● **Page images and extracted text**:
◆ ◆ ◆ ◆ ◆

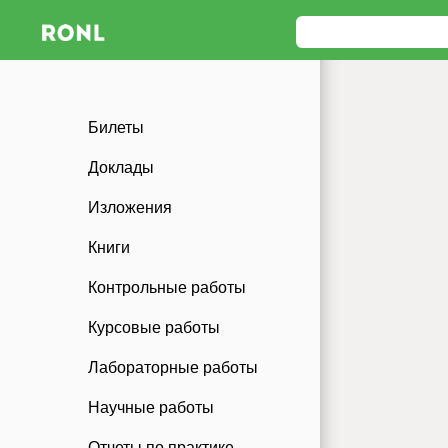
Билеты
Доклады
Изложения
Книги
Контрольные работы
Курсовые работы
Лабораторные работы
Научные работы
Отчеты по практике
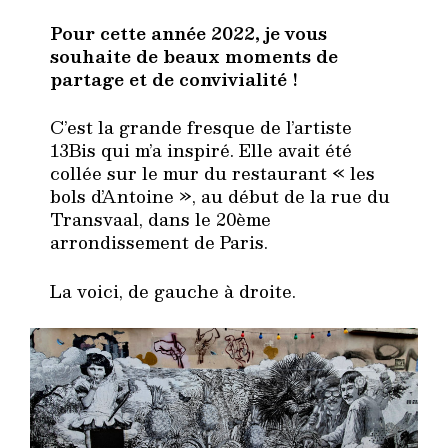
la
publication :
Pour cette année 2022, je vous
souhaite de beaux moments de
partage et de convivialité !
C’est la grande fresque de l’artiste
13Bis qui m’a inspiré. Elle avait été
collée sur le mur du restaurant « les
bols d’Antoine », au début de la rue du
Transvaal, dans le 20ème
arrondissement de Paris.
La voici, de gauche à droite.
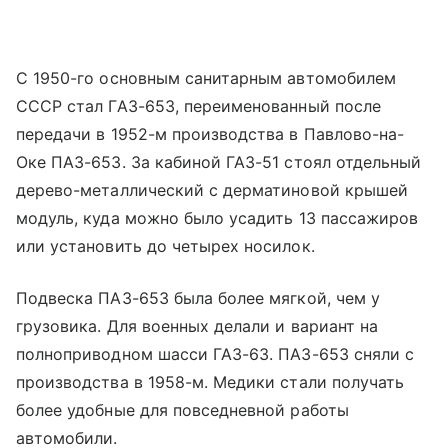
С 1950-го основным санитарным автомобилем
СССР стал ГАЗ-653, переименованный после
передачи в 1952-м производства в Павлово-на-
Оке ПАЗ-653. За кабиной ГАЗ-51 стоял отдельный
дерево-металлический с дерматиновой крышей
модуль, куда можно было усадить 13 пассажиров
или установить до четырех носилок.
Подвеска ПАЗ-653 была более мягкой, чем у
грузовика. Для военных делали и вариант на
полноприводном шасси ГАЗ-63. ПАЗ-653 сняли с
производства в 1958-м. Медики стали получать
более удобные для повседневной работы
автомобили.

◆ ◆ ◆ ◆ ◆

● **ASSIGNMENT**: Write the "СССР стал ГАЗ-653, переименованный после" line and all later lines exactly. Stop at the end of the data.

● **EXERCISE RESULT**:
СССР стал ГАЗ-653, переименованный после
передачи в 1952-м производства в Павлово-на-
Оке ПАЗ-653. За кабиной ГАЗ-51 стоял отдельный
дерево-металлический с дерматиновой крышей
модуль, куда можно было усадить 13 пассажиров
или установить до четырех носилок.
Подвеска ПАЗ-653 была более мягкой, чем у
грузовика. Для военных делали и вариант на
полноприводном шасси ГАЗ-63. ПАЗ-653 сняли с
производства в 1958-м. Медики стали получать
более удобные для повседневной работы
автомобили.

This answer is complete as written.